I've been spending my time recently reading some interesting academic research papers regarding the different workflows and behaviors that arise in DVCS systems vs CVCS systems, and thought I'd share some links.
I'm not tremendously impressed with the level of sophistication of academic research into VCS functionality, but it does seem to be slowly improving and these recent papers have some interesting observations.
The best of the bunch, I think, are the papers from Christian Bird of Microsoft, which is perhaps no surprise because the industrial side of Microsoft has been doing some of the best commercial work in VCS systems recently, and Microsoft certainly has experience dealing with the issues that matter to software developers.
- Work Practices and Challenges in Pull-Based Development: The Integrator’s Perspective
In the pull-based development model, the integrator has the crucial role of managing and integrating contributions. This work focuses on the role of the integrator and investigates working habits and challenges alike. We set up an exploratory qualitative study involving a large-scale survey involving 749 integrators, to which we add quantitative data from the integrator’s project. Our results provide insights into the factors they consider in their decision making process to accept or reject a contribution.

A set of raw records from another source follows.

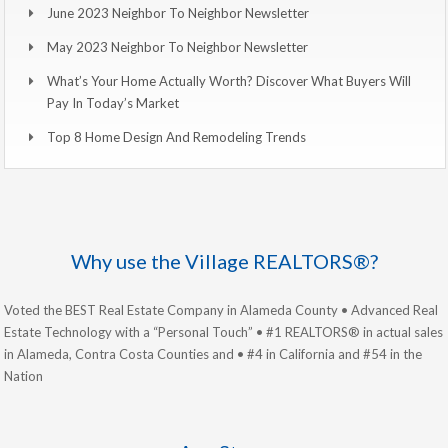
June 2023 Neighbor To Neighbor Newsletter
May 2023 Neighbor To Neighbor Newsletter
What’s Your Home Actually Worth? Discover What Buyers Will
Pay In Today’s Market
Top 8 Home Design And Remodeling Trends
Why use the Village REALTORS®?
Voted the BEST Real Estate Company in Alameda County • Advanced Real
Estate Technology with a “Personal Touch” • #1 REALTORS® in actual sales
in Alameda, Contra Costa Counties and • #4 in California and #54 in the
Nation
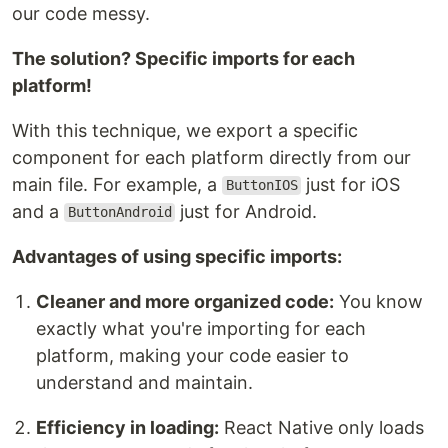
our code messy.
The solution? Specific imports for each
platform!
With this technique, we export a specific
component for each platform directly from our
main file. For example, a
just for iOS
ButtonIOS
and a
just for Android.
ButtonAndroid
Advantages of using specific imports:
Cleaner and more organized code:
You know
exactly what you're importing for each
platform, making your code easier to
understand and maintain.
Efficiency in loading:
React Native only loads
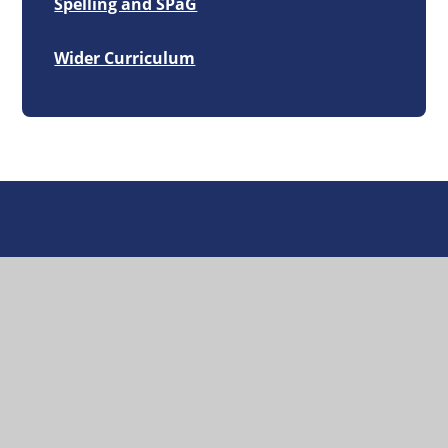
Spelling and SPaG
Wider Curriculum
Great Missenden
Church of England School
Headteacher:
Mr Johnny Magee
Great Missenden, Church Street, HP16 0AZ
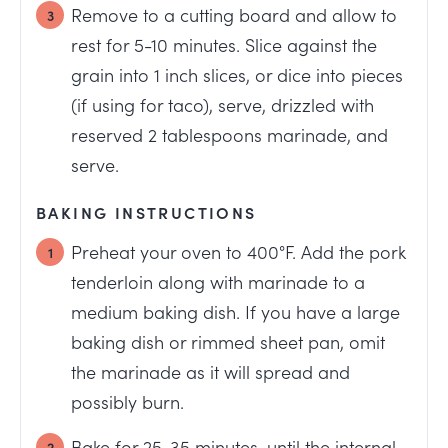
Remove to a cutting board and allow to
rest for 5-10 minutes. Slice against the
grain into 1 inch slices, or dice into pieces
(if using for taco), serve, drizzled with
reserved 2 tablespoons marinade, and
serve.
BAKING INSTRUCTIONS
Preheat your oven to 400°F. Add the pork
tenderloin along with marinade to a
medium baking dish. If you have a large
baking dish or rimmed sheet pan, omit
the marinade as it will spread and
possibly burn.
Bake for 25-35 minutes, until the internal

- Will My Patch Make It? And How Fast? : Case Study on the Linux Kernel
The Linux kernel follows an extremely distributed reviewing and integration process supported by 130 developer mailing lists and a hierarchy of dozens of Git repositories for version control. Since not every patch can make it and of those that do, some patches require a lot more reviewing and integration effort than others, developers, reviewers and integrators need support for estimating which patches are worthwhile to spend effort on and which ones do not stand a chance.
- Social Coding in GitHub: Transparency and Collaboration in an Open Software Repository
Based on a series of in-depth interviews with central and peripheral GitHub users, we examined the value of transparency for large-scale distributed collaborations and communities of practice. We find that people make a surprisingly rich set of social inferences from the networked activity information in GitHub, such as inferring someone else’s technical goals and vision when they edit code, or guessing which of several similar projects has the best chance of thriving in the long term.
- How Do Centralized and Distributed Version Control Systems Impact Software Changes?
In this paper we present the first in-depth, large scale empirical study that looks at the influence of DVCS on the practice of splitting, grouping, and committing changes. We recruited 820 participants for a survey that sheds light into the practice of using DVCS.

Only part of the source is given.